The company reported Q4 revenues at $544 million and total revenues for the year at $2.05 billion, both an increase of 21% on the previous year (constant currency). It now claims to be the only open-source company to have breached the $2 billion milestone.

“Our results reflect the fact that enterprises are increasingly adopting hybrid cloud infrastructures and open source technologies, and they are turning to Red Hat as their strategic partner as they do so,” said Whitehurst. “First, the fourth quarter marked our 56th consecutive quarter of revenue growth which contributed to Red Hat’s first year of crossing the $2 billion in total revenue milestone.”

While public cloud has been dominating the headlines in recent weeks, the Red Hat team remain positive that the hybrid cloud market will ultimately deliver on expectations. “Public cloud has been a great resource for us to reach new customers, including small and medium-sized businesses,” said Whitehurst.

“During meetings Frank (Frank Calderoni, CFO) and I have hosted over the quarter, investors have asked whether the public cloud is a positive driver for Red Hat. We firmly believe that it will be a hybrid cloud world, where applications will run across four – all four footprints; physical, virtual, public cloud, and private cloud.

“Our revenue from private IaaS, PaaS and cloud management technologies is growing at nearly twice as fast as our public cloud revenue did when it was at the same size.”

Although it is unsurprising that Red Hat strongly backs the hybrid cloud model, security and data protection concerns in the industry add weight to the position. Despite progress made in the delivery and management of public cloud platforms, recent research has shown that enterprise decision makers are still concerned about the level of security offered in public cloud, but also where the data will reside geographically.
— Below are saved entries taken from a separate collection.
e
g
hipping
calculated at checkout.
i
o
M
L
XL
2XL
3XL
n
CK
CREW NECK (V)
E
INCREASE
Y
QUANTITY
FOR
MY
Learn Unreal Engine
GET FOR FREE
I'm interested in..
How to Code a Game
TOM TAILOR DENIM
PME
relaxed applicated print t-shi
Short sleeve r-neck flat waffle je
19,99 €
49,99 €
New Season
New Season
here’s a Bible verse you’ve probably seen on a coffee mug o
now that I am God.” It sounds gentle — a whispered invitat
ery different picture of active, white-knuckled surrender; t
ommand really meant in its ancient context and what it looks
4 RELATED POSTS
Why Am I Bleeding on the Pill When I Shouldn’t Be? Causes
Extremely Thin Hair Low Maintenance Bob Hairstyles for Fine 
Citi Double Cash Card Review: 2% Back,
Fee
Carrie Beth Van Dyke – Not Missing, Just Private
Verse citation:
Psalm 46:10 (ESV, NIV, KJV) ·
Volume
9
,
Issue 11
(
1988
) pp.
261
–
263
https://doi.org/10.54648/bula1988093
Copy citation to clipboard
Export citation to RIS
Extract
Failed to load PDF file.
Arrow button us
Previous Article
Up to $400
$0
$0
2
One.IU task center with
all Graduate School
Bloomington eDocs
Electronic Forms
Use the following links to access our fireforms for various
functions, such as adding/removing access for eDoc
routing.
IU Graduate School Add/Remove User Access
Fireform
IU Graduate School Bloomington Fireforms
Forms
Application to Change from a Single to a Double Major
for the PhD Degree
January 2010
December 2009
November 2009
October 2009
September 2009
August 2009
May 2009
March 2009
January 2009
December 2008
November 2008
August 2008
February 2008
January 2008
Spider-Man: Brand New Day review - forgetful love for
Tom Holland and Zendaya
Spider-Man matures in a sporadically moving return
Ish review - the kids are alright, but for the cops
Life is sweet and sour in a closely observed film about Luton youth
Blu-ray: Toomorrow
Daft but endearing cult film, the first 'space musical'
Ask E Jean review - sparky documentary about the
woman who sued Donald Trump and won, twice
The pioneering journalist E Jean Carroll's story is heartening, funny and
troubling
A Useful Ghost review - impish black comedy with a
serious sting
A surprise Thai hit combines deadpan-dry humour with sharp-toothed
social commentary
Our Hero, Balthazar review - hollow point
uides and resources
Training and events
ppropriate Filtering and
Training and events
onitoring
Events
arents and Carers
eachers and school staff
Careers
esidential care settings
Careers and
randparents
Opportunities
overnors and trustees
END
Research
Both concerns are seemingly driven hybrid cloud adoption, giving enterprise the full control on how and where company critical data is stored.

Over the last 12 months, Ret Hat has also confirmed a number of partnerships with major players in the public cloud space to increase its footprint. Last year, a partnership was announced with Microsoft where it became a Red Hat Certified Cloud and Service Provider, enabling customers to run their Red Hat Enterprise Linux applications and workloads on Microsoft Azure. In addition the Certified Cloud and Service Provider platform also has relationships with Google and Rackspace. Red Hat claims that these relationships have resulted in more than $100 million revenue, a 90% increase year-on-year.

“In Q4, we further expanded our technology offerings that can be consumed in the cloud. For instance, RHEL on-demand is activated on Azure in February,” said Whitehurst. “OpenShift, our PaaS solution, and our storage technology will be added to the Google cloud. And RHEL OpenStack platform is now available at RackSpace as a managed service.”

Despite increased competition in the market over recent years, Ret Hat has proved to be effective at holding onto customers. The largest 25 contracts that where up for renewal in the last quarter were all renewed and the new deals were 25% higher in the aggregate. The company also claims that 498 of the largest 500 deals over the last five years have also been removed.

“We never want to lose a deal, if we do, we never give up trying to win back the business,” said Calderoni. “This quarter, I am pleased to report that we closed a multi-million-dollar ‘win-back’ of one of those two former top deals.”

The company also estimates that revenues will grow to between $558 million and $566 million for Q1 and between $2.38 billion and $2.420 billion for the financial year.